**TASK ITEM:**
Select and copy out every line in the records containing "агентства".

(Saved data entries)
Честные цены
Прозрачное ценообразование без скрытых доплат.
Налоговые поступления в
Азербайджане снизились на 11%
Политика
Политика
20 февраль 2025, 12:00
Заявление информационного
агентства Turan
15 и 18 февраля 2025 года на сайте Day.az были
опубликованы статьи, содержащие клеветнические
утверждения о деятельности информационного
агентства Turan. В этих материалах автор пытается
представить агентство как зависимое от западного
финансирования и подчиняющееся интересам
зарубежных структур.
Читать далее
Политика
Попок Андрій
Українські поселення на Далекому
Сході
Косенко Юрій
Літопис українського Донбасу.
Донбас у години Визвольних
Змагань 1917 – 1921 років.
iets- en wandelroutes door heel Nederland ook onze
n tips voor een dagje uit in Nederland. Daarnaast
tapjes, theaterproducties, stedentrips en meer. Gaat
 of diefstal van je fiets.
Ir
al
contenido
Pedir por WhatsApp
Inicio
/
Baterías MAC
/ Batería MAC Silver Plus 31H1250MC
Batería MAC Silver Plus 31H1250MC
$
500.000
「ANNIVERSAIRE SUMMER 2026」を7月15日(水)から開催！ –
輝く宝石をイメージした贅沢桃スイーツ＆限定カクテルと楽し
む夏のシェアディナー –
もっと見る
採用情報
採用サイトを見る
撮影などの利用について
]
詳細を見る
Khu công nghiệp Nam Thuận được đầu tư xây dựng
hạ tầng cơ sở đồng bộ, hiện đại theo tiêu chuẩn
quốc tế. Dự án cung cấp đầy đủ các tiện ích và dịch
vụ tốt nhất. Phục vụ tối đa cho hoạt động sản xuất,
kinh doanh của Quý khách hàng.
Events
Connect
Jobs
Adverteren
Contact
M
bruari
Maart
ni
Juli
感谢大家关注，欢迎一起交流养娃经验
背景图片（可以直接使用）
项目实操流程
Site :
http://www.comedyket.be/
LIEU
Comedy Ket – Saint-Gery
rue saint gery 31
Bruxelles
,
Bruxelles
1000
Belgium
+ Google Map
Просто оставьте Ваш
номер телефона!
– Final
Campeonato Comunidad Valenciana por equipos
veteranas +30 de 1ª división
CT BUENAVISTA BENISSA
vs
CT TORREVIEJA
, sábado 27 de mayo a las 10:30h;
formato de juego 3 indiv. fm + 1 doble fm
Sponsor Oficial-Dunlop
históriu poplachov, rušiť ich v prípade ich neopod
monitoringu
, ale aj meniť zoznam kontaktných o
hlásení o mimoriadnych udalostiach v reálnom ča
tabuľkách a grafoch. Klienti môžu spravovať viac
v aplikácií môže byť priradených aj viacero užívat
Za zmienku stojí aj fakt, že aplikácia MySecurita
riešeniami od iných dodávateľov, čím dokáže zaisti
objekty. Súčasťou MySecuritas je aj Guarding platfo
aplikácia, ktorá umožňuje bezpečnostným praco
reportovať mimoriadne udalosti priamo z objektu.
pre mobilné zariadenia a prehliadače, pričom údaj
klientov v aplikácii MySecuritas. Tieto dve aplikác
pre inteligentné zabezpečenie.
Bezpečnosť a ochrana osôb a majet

**RESULT OF THE TASK:**
агентства Turan
агентства Turan. В этих материалах автор пытается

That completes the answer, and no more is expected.